Suppose I have a finite-dimensional, real random variable $X$ (not necessarily unidimensional). For convenience, let's say it's $d$-dimensional. Let $\Sigma$ denote the covariance of $X$, i.e. $$\Sigma = \mathbb{E}\left[\left(X-\mathbb{E}\left[X\right]\right)\left(X-\mathbb{E}\left[X\right]\right)^T\right]$$ Let $\{X_k\}_{k\in\mathbb{N}}$ be a sequence of random variables that are i.i.d. as $X$. Fix $n\in \mathbb{N}$ (and let it be "large"). Let $\widehat{\Sigma}$ be the sample covariance, i.e. $$ \widehat{\Sigma} = \frac{1}{n-1}\sum_{k=1}^{n}(X_k-\widehat{X})(X_k-\widehat{X})^T $$ where $\widehat{X}$ is the sample mean, i.e. $$ \widehat{X} = \frac{1}{n}\sum_{i=1}^{n}X_i $$ It is a known fact that $\widehat{\Sigma}$ is an unbiased estimator for $\Sigma$, i.e $$\mathbb{E}\left[\widehat{\Sigma}\right]= {\Sigma}$$ It can also be shown (and I'm not going to do it) that there exists a constant, positive semi-definite $d\times d$ matrix $\Delta$ such that $$\lim_{n\to \infty} n \mathbb{E}\left(\left\|\widehat{\Sigma} - \Sigma\right\|^2_F \right) = \mathrm{tr}\left(\Delta\right)$$ which, clearly, implies that $$\lim_{n\to \infty} \sqrt{n} \sqrt{\mathbb{E}\left(\left\|\widehat{\Sigma} - \Sigma\right\|^2_F\right)} = \sqrt{\mathrm{tr}\left(\Delta\right)}$$
(Note: $\left\| \cdot \right\|_F$ is the Frobenius norm.) Here is the crux of my question:
Q1. Can I swap the square root and expectation operator in this very contrived scenario?

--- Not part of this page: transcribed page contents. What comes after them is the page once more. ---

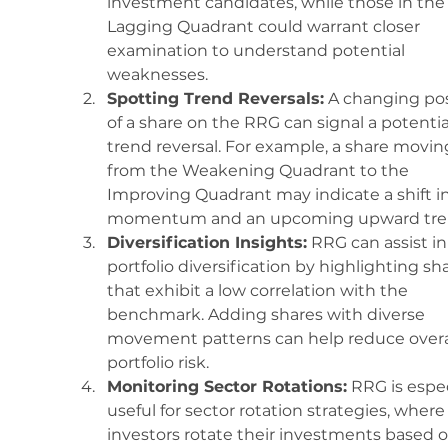
investment candidates, while those in the
Lagging Quadrant could warrant closer 
examination to understand potential 
weaknesses.
Spotting Trend Reversals:
 A changing pos
of a share on the RRG can signal a potentia
trend reversal. For example, a share movin
from the Weakening Quadrant to the 
Improving Quadrant may indicate a shift in
momentum and an upcoming upward tre
Diversification Insights:
 RRG can assist in
portfolio diversification by highlighting sh
that exhibit a low correlation with the 
benchmark. Adding shares with diverse 
movement patterns can help reduce overal
portfolio risk.
Monitoring Sector Rotations:
 RRG is espec
useful for sector rotation strategies, where
investors rotate their investments based o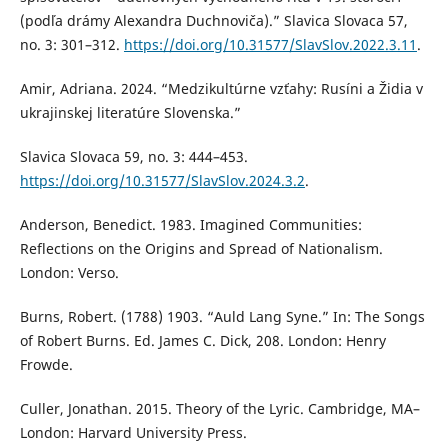
(podľa drámy Alexandra Duchnoviča).” Slavica Slovaca 57,
no. 3: 301–312.
https://doi.org/10.31577/SlavSlov.2022.3.11
.
Amir, Adriana. 2024. “Medzikultúrne vzťahy: Rusíni a Židia v
ukrajinskej literatúre Slovenska.”
Slavica Slovaca 59, no. 3: 444–453.
https://doi.org/10.31577/SlavSlov.2024.3.2
.
Anderson, Benedict. 1983. Imagined Communities:
Reflections on the Origins and Spread of Nationalism.
London: Verso.
Burns, Robert. (1788) 1903. “Auld Lang Syne.” In: The Songs
of Robert Burns. Ed. James C. Dick, 208. London: Henry
Frowde.
Culler, Jonathan. 2015. Theory of the Lyric. Cambridge, MA–
London: Harvard University Press.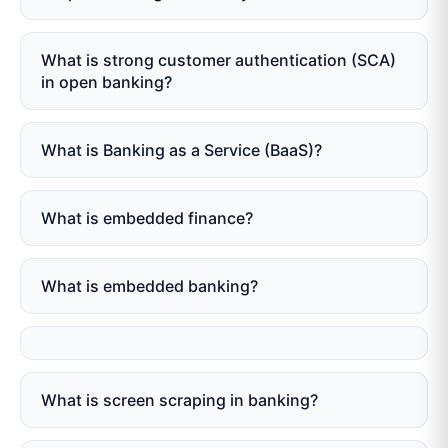
What is strong customer authentication (SCA)
in open banking?
What is Banking as a Service (BaaS)?
What is embedded finance?
What is embedded banking?
What is screen scraping in banking?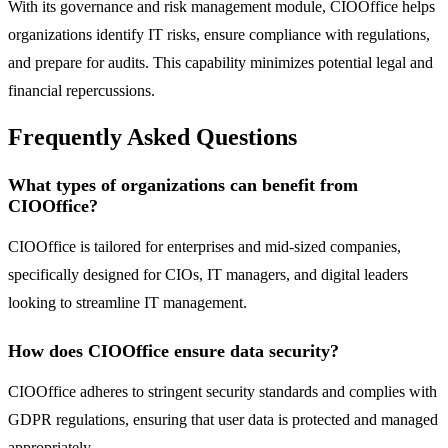
With its governance and risk management module, CIOOffice helps
organizations identify IT risks, ensure compliance with regulations,
and prepare for audits. This capability minimizes potential legal and
financial repercussions.
Frequently Asked Questions
What types of organizations can benefit from
CIOOffice?
CIOOffice is tailored for enterprises and mid-sized companies,
specifically designed for CIOs, IT managers, and digital leaders
looking to streamline IT management.
How does CIOOffice ensure data security?
CIOOffice adheres to stringent security standards and complies with
GDPR regulations, ensuring that user data is protected and managed
appropriately.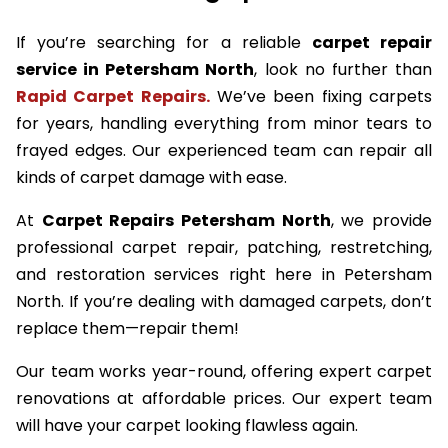
If you’re searching for a reliable
carpet repair
service in Petersham North
, look no further than
Rapid Carpet Repairs.
We’ve been fixing carpets
for years, handling everything from minor tears to
frayed edges. Our experienced team can repair all
kinds of carpet damage with ease.
At
Carpet Repairs Petersham North
, we provide
professional carpet repair, patching, restretching,
and restoration services right here in Petersham
North. If you’re dealing with damaged carpets, don’t
replace them—repair them!
Our team works year-round, offering expert carpet
renovations at affordable prices. Our expert team
will have your carpet looking flawless again.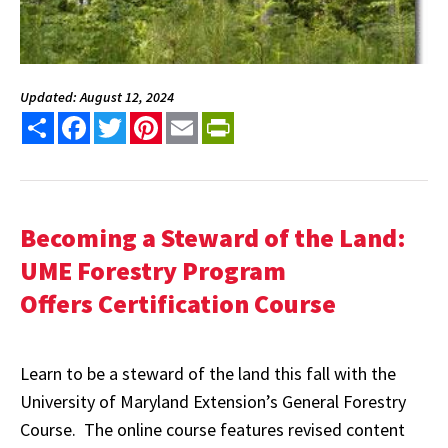
Updated: August 12, 2024
Share
Facebook
Twitter
Pinterest
Email
PrintFriendly
Becoming a Steward of the Land:
UME Forestry Program
Offers Certification Course
Learn to be a steward of the land this fall with the
University of Maryland Extension’s General Forestry
Course. The online course features revised content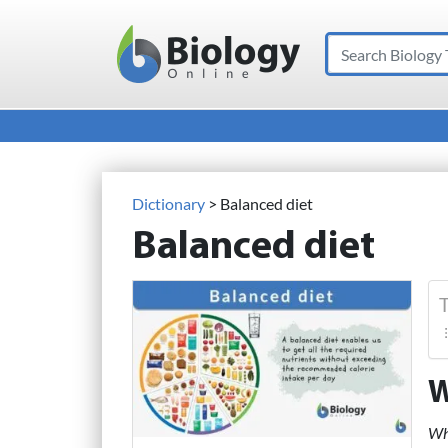
Search
Main Navigation
Dictionary
> Balanced diet
Balanced diet
T
W
Wha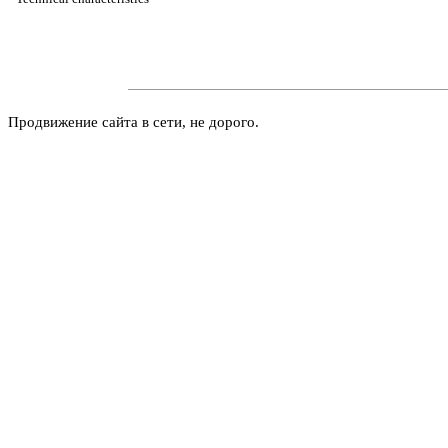
Продвижение сайта в сети, не дорого.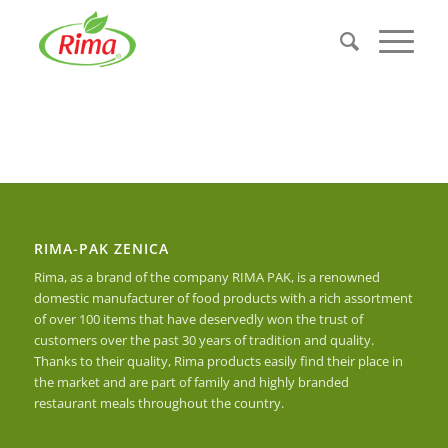
RIMA-PAK ZENICA
Rima, as a brand of the company RIMA PAK, is a renowned
domestic manufacturer of food products with a rich assortment
of over 100 items that have deservedly won the trust of
customers over the past 30 years of tradition and quality.
Thanks to their quality, Rima products easily find their place in
the market and are part of family and highly branded
restaurant meals throughout the country.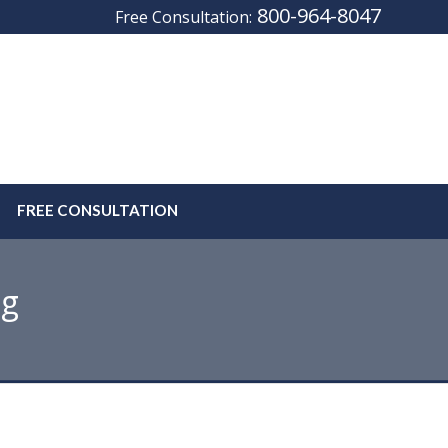
800-964-8047
Free Consultation:
FREE CONSULTATION
og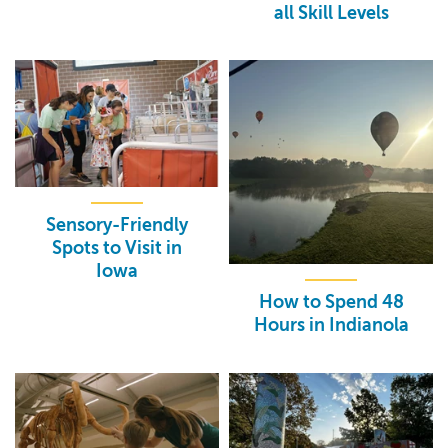
all Skill Levels
Sensory-Friendly
Spots to Visit in
Iowa
How to Spend 48
Hours in Indianola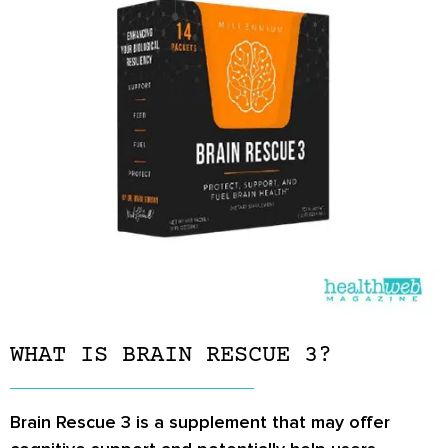
WHAT IS BRAIN RESCUE 3?
Brain Rescue 3 is a supplement that may offer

That is, is $$\sqrt{\mathbb{E}\left(\left\|\widehat{\Sigma} - \Sigma\right\|^2_F\right)} = \mathbb{E}\left(\sqrt{\left\|\widehat{\Sigma} - \Sigma\right\|^2_F}\right) = \mathbb{E}\left({\left\|\widehat{\Sigma} - \Sigma\right\|_F}\right) $$
true? Note: I have some limited experimental evidence that suggests this could be true for multivariate normal distributions, but obviously that's not enough to prove that this has to be true (even for multivariate normal distributions).
Q2a: If Q1 is not true, what extra assumptions do I need to add to Q2 for the commuting between square root and expectation to hold?
Q2b: If Q1 is true, are there any generalizations for when the commuting between square root and expectation might hold?